## [WHAT TO PRODUCE]
Everything from the line containing "Image attached. Is" to the last line of the records must be returned verbatim; nothing else belongs in the output.

## [SUPPLIED INFORMATION]
--- --- ---

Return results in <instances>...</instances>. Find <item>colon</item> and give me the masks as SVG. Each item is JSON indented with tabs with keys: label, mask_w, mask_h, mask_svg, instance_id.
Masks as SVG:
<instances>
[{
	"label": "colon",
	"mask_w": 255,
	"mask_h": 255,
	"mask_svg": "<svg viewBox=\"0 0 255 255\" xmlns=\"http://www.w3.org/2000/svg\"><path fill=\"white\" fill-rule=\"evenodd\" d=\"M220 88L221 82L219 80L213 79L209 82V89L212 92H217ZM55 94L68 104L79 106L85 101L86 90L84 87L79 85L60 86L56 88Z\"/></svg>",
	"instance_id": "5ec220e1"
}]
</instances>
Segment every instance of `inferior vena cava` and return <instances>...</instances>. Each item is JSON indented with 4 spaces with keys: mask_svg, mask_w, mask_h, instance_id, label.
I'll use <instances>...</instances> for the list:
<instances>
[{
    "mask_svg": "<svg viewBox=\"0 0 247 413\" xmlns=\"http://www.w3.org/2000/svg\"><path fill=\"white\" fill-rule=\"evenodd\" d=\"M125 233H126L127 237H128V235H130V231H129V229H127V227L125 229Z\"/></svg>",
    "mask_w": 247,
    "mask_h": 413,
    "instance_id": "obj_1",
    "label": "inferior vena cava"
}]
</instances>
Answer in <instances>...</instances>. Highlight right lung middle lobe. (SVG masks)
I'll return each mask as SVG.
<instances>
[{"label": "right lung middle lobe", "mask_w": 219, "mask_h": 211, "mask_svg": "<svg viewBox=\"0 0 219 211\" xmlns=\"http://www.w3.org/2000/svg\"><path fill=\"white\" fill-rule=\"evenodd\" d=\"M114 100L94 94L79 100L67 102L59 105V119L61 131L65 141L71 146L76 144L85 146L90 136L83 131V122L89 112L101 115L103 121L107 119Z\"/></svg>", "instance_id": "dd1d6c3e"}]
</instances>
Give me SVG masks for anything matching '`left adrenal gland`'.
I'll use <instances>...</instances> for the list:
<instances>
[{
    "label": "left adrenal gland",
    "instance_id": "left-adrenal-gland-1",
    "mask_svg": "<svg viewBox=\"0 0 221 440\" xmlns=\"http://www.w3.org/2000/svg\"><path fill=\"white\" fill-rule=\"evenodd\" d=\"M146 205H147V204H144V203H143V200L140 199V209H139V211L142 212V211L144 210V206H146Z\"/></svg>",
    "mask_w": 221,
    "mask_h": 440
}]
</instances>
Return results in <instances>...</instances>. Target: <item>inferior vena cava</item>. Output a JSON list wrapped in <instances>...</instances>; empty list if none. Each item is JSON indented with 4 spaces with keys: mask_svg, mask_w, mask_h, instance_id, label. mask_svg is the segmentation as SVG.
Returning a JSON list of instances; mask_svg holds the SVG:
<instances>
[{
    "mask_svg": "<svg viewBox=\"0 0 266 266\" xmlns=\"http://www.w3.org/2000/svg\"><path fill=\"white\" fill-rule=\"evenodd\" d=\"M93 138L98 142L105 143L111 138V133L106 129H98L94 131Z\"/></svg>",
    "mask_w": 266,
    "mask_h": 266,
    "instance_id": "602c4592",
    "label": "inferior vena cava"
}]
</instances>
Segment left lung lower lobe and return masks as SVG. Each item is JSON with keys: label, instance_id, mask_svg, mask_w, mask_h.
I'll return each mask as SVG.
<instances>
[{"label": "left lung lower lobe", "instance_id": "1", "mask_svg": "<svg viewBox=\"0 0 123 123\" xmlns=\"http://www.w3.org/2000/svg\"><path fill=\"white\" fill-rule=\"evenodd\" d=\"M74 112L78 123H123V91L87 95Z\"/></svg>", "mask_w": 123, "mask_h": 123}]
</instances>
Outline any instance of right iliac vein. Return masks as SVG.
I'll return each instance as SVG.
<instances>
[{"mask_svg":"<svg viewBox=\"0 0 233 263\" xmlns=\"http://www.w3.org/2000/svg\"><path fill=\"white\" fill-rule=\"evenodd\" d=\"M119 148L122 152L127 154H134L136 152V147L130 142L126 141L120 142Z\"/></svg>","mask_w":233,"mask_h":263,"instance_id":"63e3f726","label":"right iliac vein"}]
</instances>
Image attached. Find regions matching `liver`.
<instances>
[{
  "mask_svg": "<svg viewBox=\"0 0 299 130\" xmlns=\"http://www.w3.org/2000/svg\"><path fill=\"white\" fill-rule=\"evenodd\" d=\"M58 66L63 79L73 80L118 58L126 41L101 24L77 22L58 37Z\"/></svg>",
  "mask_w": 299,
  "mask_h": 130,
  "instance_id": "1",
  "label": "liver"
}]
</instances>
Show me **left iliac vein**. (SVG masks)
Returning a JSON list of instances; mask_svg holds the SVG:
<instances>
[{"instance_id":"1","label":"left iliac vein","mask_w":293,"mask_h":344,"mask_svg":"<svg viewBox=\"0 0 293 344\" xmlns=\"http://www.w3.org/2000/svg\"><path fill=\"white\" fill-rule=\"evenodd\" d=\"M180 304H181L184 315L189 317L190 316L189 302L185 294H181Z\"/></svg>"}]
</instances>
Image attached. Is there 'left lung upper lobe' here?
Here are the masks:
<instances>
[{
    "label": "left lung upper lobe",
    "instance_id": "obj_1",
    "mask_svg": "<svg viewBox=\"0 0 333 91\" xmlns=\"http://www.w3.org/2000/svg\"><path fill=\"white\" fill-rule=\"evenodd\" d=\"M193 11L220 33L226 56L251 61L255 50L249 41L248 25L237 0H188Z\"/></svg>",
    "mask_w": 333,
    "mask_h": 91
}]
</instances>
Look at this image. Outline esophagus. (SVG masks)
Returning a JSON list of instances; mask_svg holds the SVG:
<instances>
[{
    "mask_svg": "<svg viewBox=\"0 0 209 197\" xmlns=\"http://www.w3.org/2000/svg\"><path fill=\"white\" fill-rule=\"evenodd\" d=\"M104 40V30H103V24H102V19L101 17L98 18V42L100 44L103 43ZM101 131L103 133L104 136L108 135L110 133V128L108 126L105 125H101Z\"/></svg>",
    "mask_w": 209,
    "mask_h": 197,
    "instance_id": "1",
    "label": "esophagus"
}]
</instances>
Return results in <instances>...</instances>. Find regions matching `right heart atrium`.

--- --- ---

## [COMPLETED TASK]
Image attached. Is there 'left lung upper lobe' here?
Here are the masks:
<instances>
[{
    "label": "left lung upper lobe",
    "instance_id": "obj_1",
    "mask_svg": "<svg viewBox=\"0 0 333 91\" xmlns=\"http://www.w3.org/2000/svg\"><path fill=\"white\" fill-rule=\"evenodd\" d=\"M193 11L220 33L226 56L251 61L255 50L249 41L248 25L237 0H188Z\"/></svg>",
    "mask_w": 333,
    "mask_h": 91
}]
</instances>
Look at this image. Outline esophagus. (SVG masks)
Returning a JSON list of instances; mask_svg holds the SVG:
<instances>
[{
    "mask_svg": "<svg viewBox=\"0 0 209 197\" xmlns=\"http://www.w3.org/2000/svg\"><path fill=\"white\" fill-rule=\"evenodd\" d=\"M104 40V30H103V24H102V19L101 17L98 18V42L100 44L103 43ZM101 131L103 133L104 136L108 135L110 133V128L108 126L105 125H101Z\"/></svg>",
    "mask_w": 209,
    "mask_h": 197,
    "instance_id": "1",
    "label": "esophagus"
}]
</instances>
Return results in <instances>...</instances>. Find regions matching `right heart atrium`.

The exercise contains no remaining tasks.